骆非寒皱眉,在床边坐下,仍是将被子拉上,顺手掖好被角。
凌君莫满足的蹭了蹭被子,动动身体调整一下姿势,才道:
“我之前没想太多,但想起你昨日提起的怀疑,又联想到先前那个晚上,突然想起一事。”
被子一上身,困倦感愈浓,双眼都有些睁不开了,凌君莫强撑睡意续道,“那晚你喝酒时我曾中途离席一阵,隐约看到阿紫和一个人在一起,当时并没在意,只记得那人穿了一身紫衣——而后你喝醉了,我送你回去不久被人叫出去,说是有些事情不方便讲与你听,请我转达云云。
而那个人也是一身紫色。”
“是和阿紫说话的人?”
“不清楚。”
凌君莫摇了摇头,“我当时离得远,隐约听到那个紫衣人说了一句很奇怪的话。
他说‘主上的身份若是暴露了,所有人都要陪葬。
’”
主上?
……
直到凌君莫彻底睡着,呼吸变得平缓,骆非寒伸手探了探他的脉象,这才站起身重新坐回桌边。
之前研好的墨边角处稍有些干涸,他重新研磨几下,垂下眼思索着所有的信息。
综合凌君莫那晚所见,姜学武后来的奇异举动,再加上最近的猜测,很显然,所有事情都指向姜学武。

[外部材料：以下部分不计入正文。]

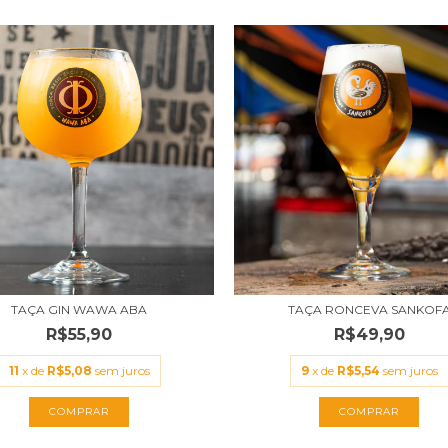
TAÇA GIN WAWA ABA
TAÇA RONCEVA SANKOF
R$55,90
R$49,90
11
x de
R$5,08
sem juros
9
x de
R$5,54
sem juros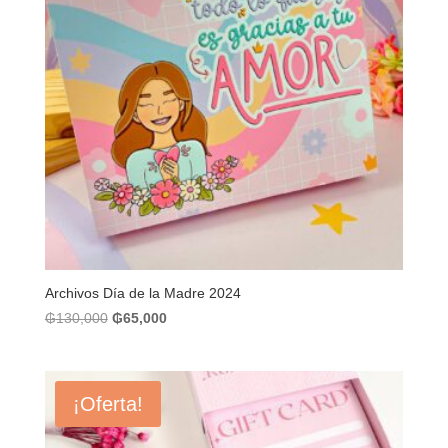
Archivos Día de la Madre 2024
El
El
₲
130,000
₲
65,000
precio
precio
original
actual
era:
es:
¡Oferta!
₲130,000.
₲65,000.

而后来金陵万俟家的灭门,以及自己等人回程遇伏,背后的事情实在是耐人寻味。
若是他猜测为真,很显然那晚那个紫衣人口中的“主上”
就是姜学武无疑了。
问题是,姜学武究竟是什么人?
凝神思索片刻,骆非寒扯了张纸笺铺平,提笔写了几句话,而后折好。
凌君莫此时睡的正酣,他在药材中加了些许安眠的成分,些许声响不虞惊醒他。
然而骆非寒仍是缓了步子,轻手轻脚的推门出去。
出门下望,毫不意外的在楼下看到了风不逊。
见骆非寒走下来,风不逊忙抱拳拱手,只是没有开口称呼。
骆非寒将那个折好的纸笺递给他,“这个回去命信鸽送往徐州,要快。”
“知道了。”
风不逊说着伸手接过,欲言又止。
“怎么?”
风不逊看了眼楼上,忍了忍还是没忍住道:“楼上——他……”
骆非寒淡淡道:“他没有死,当年的事是误会。”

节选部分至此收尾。